Kanaloa Octopus Farm, located at the Natural Energy Laboratory of Hawaii Authority in North Kona, is the first commercial octopus farm in the U.S. The self-funded enterprise, which got underway in summer of 2015, is looking to successfully rear octopus on land, first for aquariums and someday to supply the market.
Raising octopus on land is the brainchild of Jake Conroy, a 2010 Hawaii Pacific University graduate who holds a bachelor’s degree in marine biology. His past aquaculture work includes research for HPU’s Oceanic Institute on cultivating the yellow tang, a popular salt water aquarium fish, and work with the state Division of Aquatic Resources on preserving sea urchin populations.

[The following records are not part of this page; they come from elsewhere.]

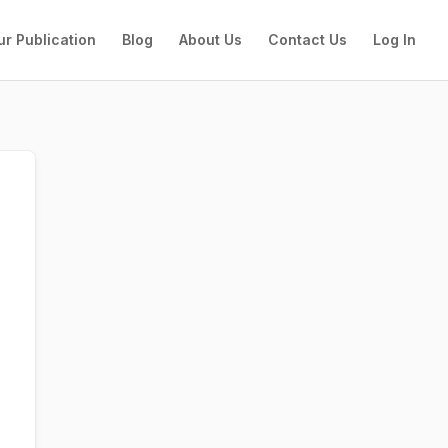
ur Publication
Blog
About Us
Contact Us
Log In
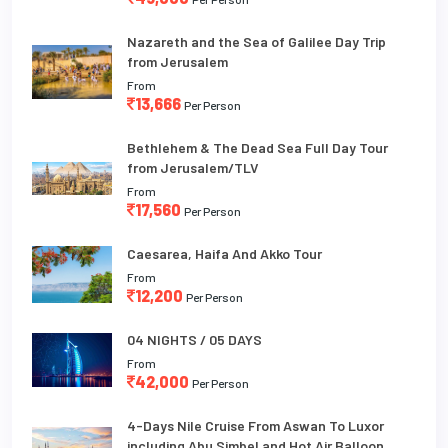
Nazareth and the Sea of Galilee Day Trip
from Jerusalem
From
13,666
Per Person
Bethlehem & The Dead Sea Full Day Tour
from Jerusalem/TLV
From
17,560
Per Person
Caesarea, Haifa And Akko Tour
From
12,200
Per Person
04 NIGHTS / 05 DAYS
From
42,000
Per Person
4-Days Nile Cruise From Aswan To Luxor
including Abu Simbel and Hot Air Balloon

Conroy turned his attention to octopus because overfishing, habitat destruction, and pollution have resulted in a tragic decline in octopus populations all over the world. He says that although Hawaii’s fisherman tend to harvest wild octopus from the ocean in a sustainable way, old-timers say they can see the population is shrinking.
The goal of Kanaloa Octopus Farm is to produce a sustainable alternative to wild-caught octopus for aquariums, researchers, and saltwater aquarium hobbyists. The main hurdle to successful octopus aquaculture is that it is currently difficult to culture early-stage larvae and survival rates are low.
The farm’s main work is research aimed at developing reliable food sources for octopus larvae and increasing the number that reach maturity. If the problem of octopus larvae survival can be solved, octopus farming could prove very lucrative. Octopus grow rapidly and reach maturity in a year.
The aquaculture research at Kanaloa Octopus Farm is funded entirely from tours offered to the public twice a day. Locals and visitors are encouraged to explore the facility, learn about the octopus, and meet them up close and person. The tours are $20 per person. Booking is available online only.